Trial in Wyoming old murder postponed until April

CHEYENNE, Wyo. (AP) - A judge in Cheyenne has again postponed trial for a woman accused of killing her husband and dumping his body in a mine in southeast Wyoming the mid-1970s.

The attorney for 74-year-old Alice Uden, of Chadwick, Mo., says he needs more time to prepare her defense and asked Judge Steven Sharpe to postpone trial a second time.

Sharpe recently rescheduled from March 4 to April 29.

Uden has pleaded not guilty to first-degree murder. Prosecutors say she shot 25-year-old Ronald Holtz as he slept in late 1974 or early 1975.

Authorities arrested Uden and her current husband in separate murder cases in September. Seventy-one-year-old Gerald Uden pleaded guilty in November to killing his ex-wife and her two children in central Wyoming in 1980.

Investigators haven't linked the two murder cases.

INMATE SUICIDE

Apparent jail suicide investigated in Park County

CODY, Wyo. (AP) - Authorities in Park County say a jail inmate in Cody apparently has committed suicide.

Sheriff's officials say guards found 58-year-old James Floyd Stewart, Jr., of Powell, unconscious in his cell just before midnight Friday. Stewart was pronounced dead at a hospital at around 10:30 Saturday morning.

Authorities say Stewart was found on the floor of his cell with one end of his trousers wrapped around his neck and the other around a railing near the toilet. They say the railing is about 3 feet off the floor.

Stewart had been arrested on Tuesday. Circuit Court officials say Stewart was charged with felony burglary. His preliminary hearing was set for this Wednesday and he hadn't entered a plea yet.

The Wyoming Division of Criminal Investigation is investigating.

ANGLERS RESCUED

6 rescued from ice floe in Wyoming reservoir

ROCK SPRINGS, Wyo. (AP) - Authorities say they rescued six anglers from an ice floe that broke away from the shore of Flaming Gorge Reservoir.

The rescue occurred Friday but wasn't announced until Monday. No injuries were reported.

The anglers, from Wyoming and Colorado, told Sweetwater County sheriff's deputies they started fishing at 6:30 a.m. Friday and at 9 a.m. realized they were drifting away from shore.

Four Green River Fire Department members trained in ice rescues brought the anglers to shore in a boat. A sheriff's department release didn't say how far the ice had drifted.
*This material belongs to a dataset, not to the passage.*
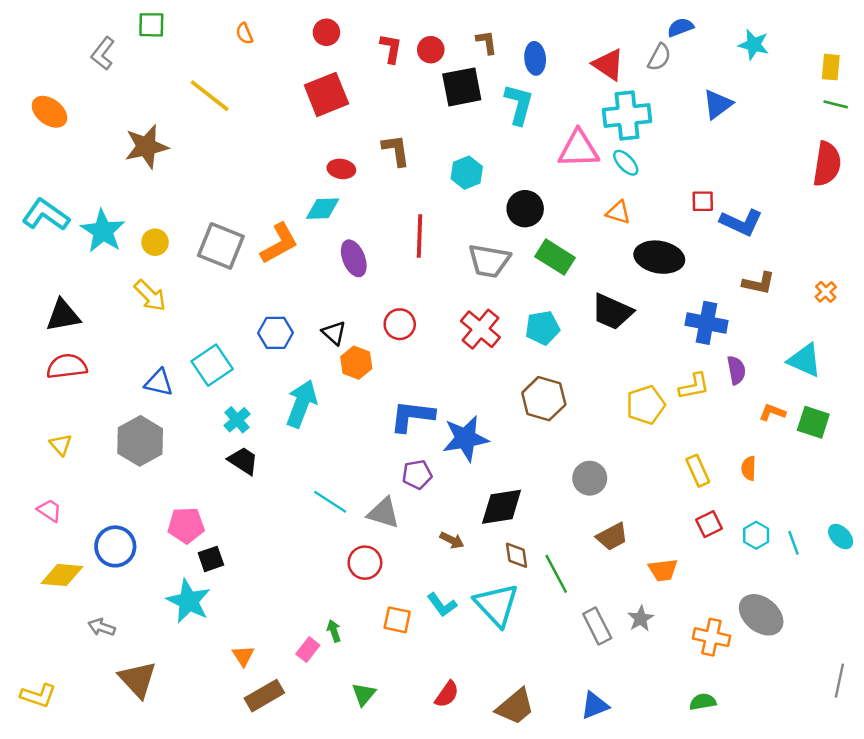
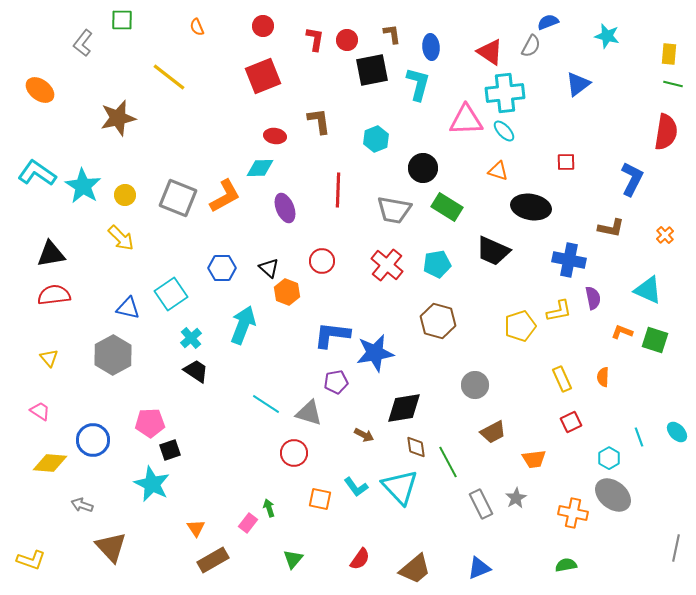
blue L-shape: (741, 222) -> (632, 179), moved, turned -88
cyan hexagon: (756, 535) -> (609, 458), moved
The anglers were identified as 48-year-old Dean Hunhoff and 35-year-old Kenton Taylor of Cheyenne, Bryan Cowhan and John Henley, both 36, of Brighton, Colo., 35-year-old Brian Gross of Westminster, Colo., and 34-year-old William Torres of Thornton, Colo.

REFUGE PRONGHORN

About 50 pronghorn tough out Jackson Hole winter

JACKSON, Wyo. (AP) - Several pronghorn that didn't migrate out of Jackson Hole last fall are toughing out winter on the National Elk Refuge.
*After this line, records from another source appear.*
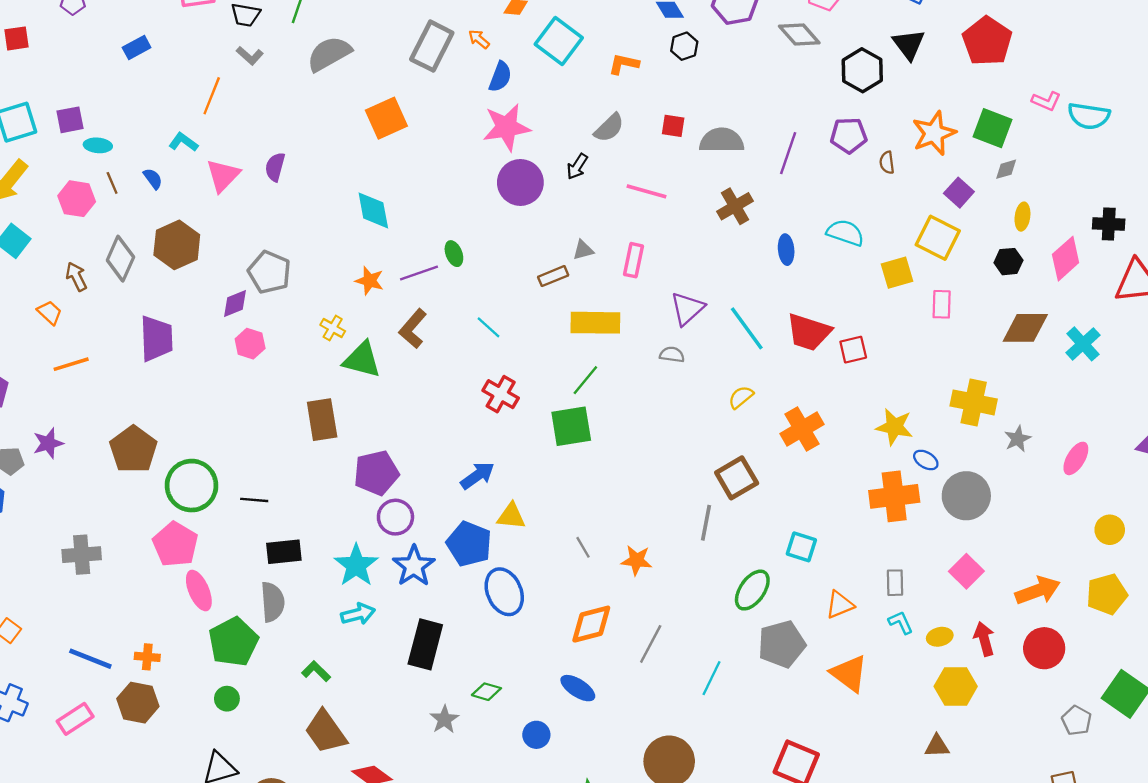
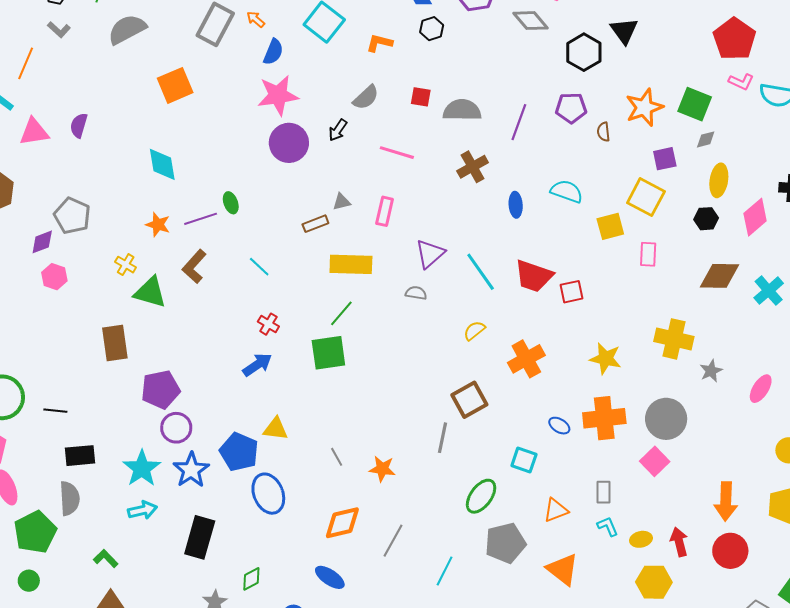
red pentagon: (987, 41) -> (734, 39), moved
pink triangle: (223, 175) -> (34, 132), turned 36
purple square: (959, 193) -> (665, 159), turned 35
yellow ellipse: (1022, 217) -> (719, 180), size x1.4
red cross: (501, 394) -> (268, 324), size x0.7
blue ellipse: (926, 460) -> (559, 426), moved
blue arrow: (477, 476) -> (257, 365), moved
pink square: (966, 571) -> (655, 461), moved
orange arrow: (1038, 591) -> (726, 501), turned 111
green diamond: (486, 692) -> (251, 579), turned -45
Most of the 400 or so pronghorn in the Jackson Hole herd migrate south each fall to the Upper Green River Basin.

Staying behind in the valley's harsher winter climate can mean tough odds for survival.

Last fall, about 50 pronghorn didn't migrate and are eking out an existence on the National Elk Refuge. Refuge officials say they're apparently surviving OK so far.

The Jackson Hole News & Guide reports pronghorn tend to avoid eating the alfalfa pellets that refuge officials put out to help elk survive the winter.

A mild winter can help lingering pronghorn but only two of 88 that didn't migrate survived the winter of 1992-93.

HATHAWAY SCHOLARSHIP

House panel endorses Hathaway increase

CHEYENNE, Wyo. (AP) - The House Education Committee has endorsed two bills that would raise the Hathaway Scholarship award and allow Hathaway money to pay for summer classes.

Both bills were approved on 9-0 votes Monday. The entire House will have to debate both measures, which have already passed the Senate.

The House Education Committee amended the bill increasing the Hathaway Scholarship award.

Senate File 55 left the Senate with a 5 percent increase. The House panel increased it to 10 percent, which was the amount in the original proposal before the Senate changed it.

The idea behind increasing the award is to keep pace with rising college tuition and fees.

The Hathaway Scholarship award has not been increased since it was first started in 2006.